Has the venture capitalism model of investment had its day after a decade of decline?
In venture capitalism, meaningful changes don’t take place overnight. Performance is often measured in decades. Unfortunately the results of the last decade make grim reading, not just for VCs but also for those start-ups who depend on them.
Since the dot-com crash, nowhere has this become more apparent than in Silicon Valley. The epicentre of tech innovation has become a valley of the dinosaurs for VC firms as their long-term returns continue to ebb away. The result is new companies starved of VC financing and advice.
The depressing reality for venture firms today is that the huge windfalls they brought in through investments more than a decade ago are unlikely to return. A recent report released by the National Venture Capital Association (NVCA) reveals that the situation in the US is much the same as in the UK.
Worse still, it is part of a long-term trend which shows little sign of recovery and anything like a return to those heady days of the dot-com boom. Even the NVCA themselves admit that the VC industry is contracting and will “continue to do so for the foreseeable future”.
Why? Because they know that the venture capital model of investing just isn’t working as it once was. The environment has become hostile for large scale venture capital firms. This has prompted a steady contraction in the industry and firms raising ever smaller funds and a reduction in principal numbers at venture firms..
As the number of companies they invest in is reduced then so to does is the chance of a windfall from flotation.

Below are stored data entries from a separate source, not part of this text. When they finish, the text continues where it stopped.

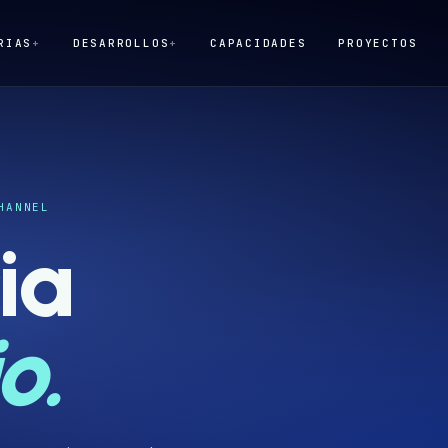
RIAS
+
DESARROLLOS
+
CAPACIDADES
PROYECTOS
HANNEL
ia
o.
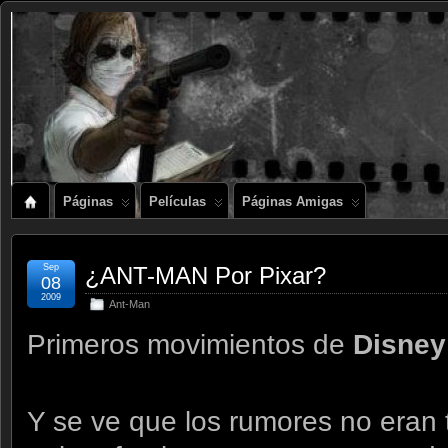
Páginas
Películas
Páginas Amigas
Sep
¿ANT-MAN Por Pixar?
08
2009
Ant-Man
Primeros movimientos de
Disne
Y se ve que los rumores no eran 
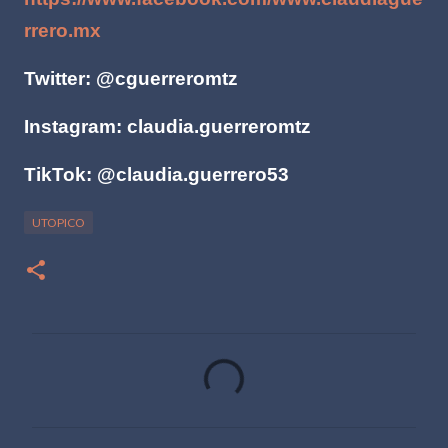
rrero.mx
Twitter: @cguerreromtz
Instagram: claudia.guerreromtz
TikTok: @claudia.guerrero53
UTOPICO
C
o
m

This will be catastrophic for venture capital firms whose financial model relies on receiving these windfalls and securing healthy returns for investors. The IPO market refuses to emerge from a decade of slumber and is unlikely to do so in the current climate so vital returns on investment are also likely to be reduced for some time until conditions change, but there are no guarantees.
With a further contractions in venture funding now inevitable, where does that leave the start-ups who rely on them? Well let’s look again at those web start-ups of Silicon Valley. Many are now finding other sources of funding including a proportion from angel investors who are smaller and leaner than their VC counterparts.

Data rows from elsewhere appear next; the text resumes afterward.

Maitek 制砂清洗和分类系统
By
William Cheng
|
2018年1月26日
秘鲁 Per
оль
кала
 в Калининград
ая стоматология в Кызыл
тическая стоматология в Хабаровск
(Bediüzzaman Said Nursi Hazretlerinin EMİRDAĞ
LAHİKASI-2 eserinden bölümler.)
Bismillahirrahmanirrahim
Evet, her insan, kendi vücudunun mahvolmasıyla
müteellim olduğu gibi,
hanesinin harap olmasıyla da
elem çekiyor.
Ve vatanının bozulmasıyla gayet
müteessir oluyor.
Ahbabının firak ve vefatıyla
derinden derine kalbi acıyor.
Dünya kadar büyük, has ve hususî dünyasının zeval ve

Also major success stories of the past decade like Facebook and Linkedin are so far reluctant to go down the route of flotation, instead preferring to keep their businesses out of public hands, which again has kept them off limits to VC investors who rely on flotation to make their money.
Also Internet businesses can now be set up much more cheaply than at the beginning of the decade and many of those that have emerged and become powerful businesses are buying up some of the smaller outfits.

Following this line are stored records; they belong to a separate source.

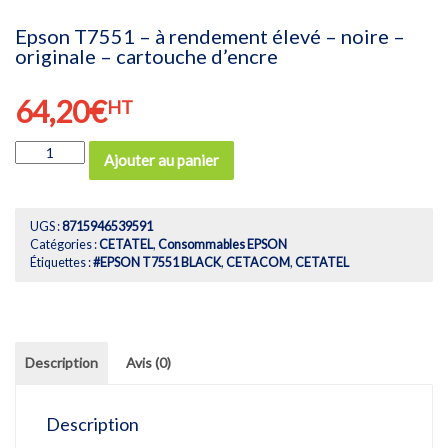
Epson T7551 – à rendement élevé – noire –
originale – cartouche d’encre
64,20
€
HT
quantité
Ajouter au panier
de
Epson
T7551
-
UGS :
8715946539591
à
Catégories :
CETATEL
,
Consommables EPSON
rendement
Étiquettes :
#EPSON T7551 BLACK
,
CETACOM
,
CETATEL
élevé
-
noire
-
originale
Description
Avis (0)
-
cartouche
d'encre
Description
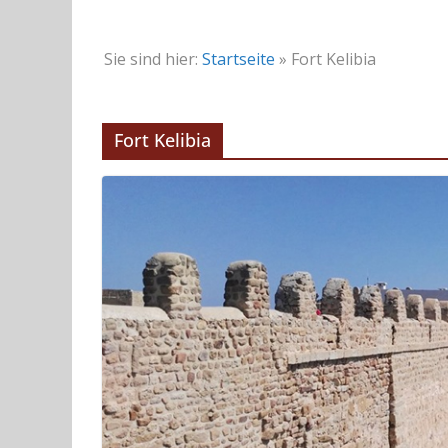
Sie sind hier:
Startseite
»
Fort Kelibia
Fort Kelibia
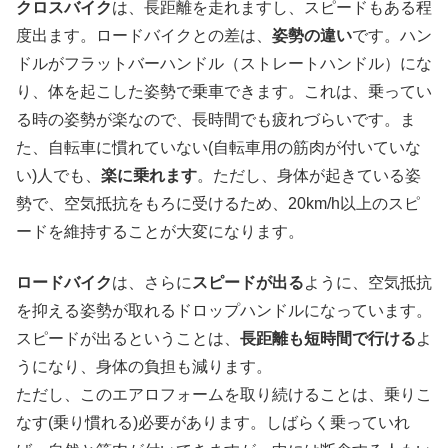
クロスバイク
は、長距離を走れますし、スピードもある程
度出ます。ロードバイクとの差は、
姿勢の違い
です。ハン
ドルがフラットバーハンドル（ストレートハンドル）にな
り、体を起こした姿勢で乗車できます。これは、乗ってい
る時の姿勢が楽なので、長時間でも疲れづらいです。ま
た、自転車に慣れていない(自転車用の筋肉が付いていな
い)人でも、
楽に乗れます
。ただし、身体が起きている姿
勢で、空気抵抗をもろに受けるため、20km/h以上のスピ
ードを維持することが大変になります。
ロードバイク
は、さらに
スピードが出る
ように、空気抵抗
を抑える姿勢が取れるドロップハンドルになっています。
スピードが出るということは、
長距離も短時間で行ける
よ
うになり、身体の負担も減ります。
ただし、このエアロフォームを取り続けることは、乗りこ
なす(乗り慣れる)必要があります。しばらく乗っていれ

Another threat comes from the smaller, more agile fund type investments supplied by business angels. Angel investors in comparison to large VC firms are more agile and better able to swallow smaller returns on investment offered by emerging internet ventures.
Angel investing may be the perfect fit for those emerging companies, however this may not be the case in other industry sectors which require the much larger investments venture firms offer. Herein lies a problem. Angel investors are able to fill the funding gap for companies with smaller ambitions, however investment creates jobs and with smaller investments comes fewer job opportunities.
What is needed is a more agile, leaner approach to funding which business angels are better able to offer, but one that is better organised and able to withstand smaller returns. The alternative is to allow those businesses to survive and evolve on their own and invest at a later stage when the risk involved lessens.